An in vitro assay was used to assess cell killing and induction of neoplastic transformation in C3H 10T1/2 cells exposed to X rays and a range of monoenergetic neutrons administered at various dose rates. Curves for cell survival and induction of neoplastic transformation showed nonlinearity for cells exposed to acute graded doses of X rays, while irradiation of cells with 0.05 to 1.5 Gy of 0.23-, 0.35-, 0.45-, 0.70-, 0.96-, 5.90-, and 13.7-MeV neutrons resulted in a linear response as a function of dose for both neoplastic transformation and killing. When compared to results obtained with 250-kVp X rays, all neutron energies were more effective at both cell killing and induction of neoplastic transformation. When expressed as maximum biological effectiveness (RBEM), both cell survival and induction of neoplastic transformation showed an initial increase with neutron energy (maximal at 0.35 MeV), followed by a decrease in effectiveness with further increases in energy. These responses are consistent with microdosimetric predictions in that recoil protons from neutron interaction are shifted to lower lineal energies as neutron energies increase. To examine the effects of temporal distribution of dose on neutron-induced neoplastic transformation, cells were exposed to either a single dose or five equal dose fractions spread over 8 h. As a function of dose for single or fractionated exposures to 0.5 Gy or 0.23-, 0.35-, 0.45-, 5.9-, or 13.7-MeV neutrons, neither a sparing nor an enhancing effect was seen with survival. Similarly, the frequency of induction of neoplastic transformation was independent of dose fractionation for all but 5.9-MeV neutrons. The enhancing effects of exposure to fractionated doses of 5.9-MeV neutrons were further studied by comparing exposures for a range of doses given singly, in five fractions over 8 h, or continuously for 8 h. Results reaffirm the enhancing effects of dose fractionation on the induction of oncogenic transformation for 5.9-MeV neutrons. Within the limits of the data, there is modest enhancement of neutron-induced neoplastic transformation when the exposure dose is extended from a few minutes to several hours, with the enhancement being dependent on neutron energy.

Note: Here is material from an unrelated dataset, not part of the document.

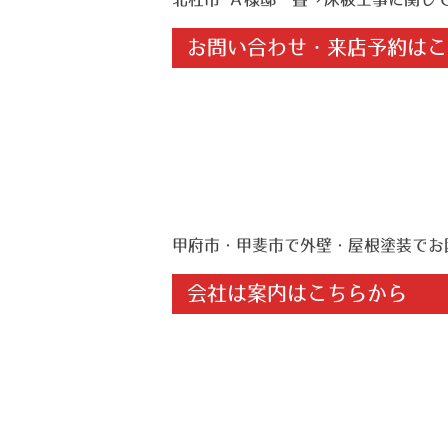
お問い合わせ・来店予約はこ
甲府市・甲斐市で外壁・屋根塗装でお
会社は案内はこちらから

The Effects of the Temporal Distribution of Dose on Oncogenic Transformation by Neutrons and Charged Particles of Intermediate LET

The effects of dose rate and dose fractionation on high-LET radiation-induced oncogenic transformation of C3H 10T1/2 cells were examined. Cells were irradiated with graded doses of 5.9-MeV monoenergetic neutrons administered either in single acute exposures (30 mGy/min) or extended over an 8-h period at low dose rates (from 0.21 to 1 mGy/min). Although cell survival studies showed no difference in effect with a change in radiation delivery rate, enhancement of oncogenic transformation occurred when the dose rate was reduced. When the neutron dose was divided into three fractions over 8 h, the biological effect was intermediate between that for the acute and that for the low-dose-rate exposures. Further irradiations were made using deuterons with an LET of 40 keV/microns. The dose-mean lineal energy was comparable to that measured for the 5.9-MeV monoenergetic neutrons. An inverse dose-rate/fractionation effect for the induction of transformation by high-LET deuterons was observed when the time between each of three fractions for a 0.3-Gy total dose was at least 45 min. No further enhancement was seen for longer dose fractionations, suggesting that very long protracted exposures of high-LET radiation would produce no additional enhancement.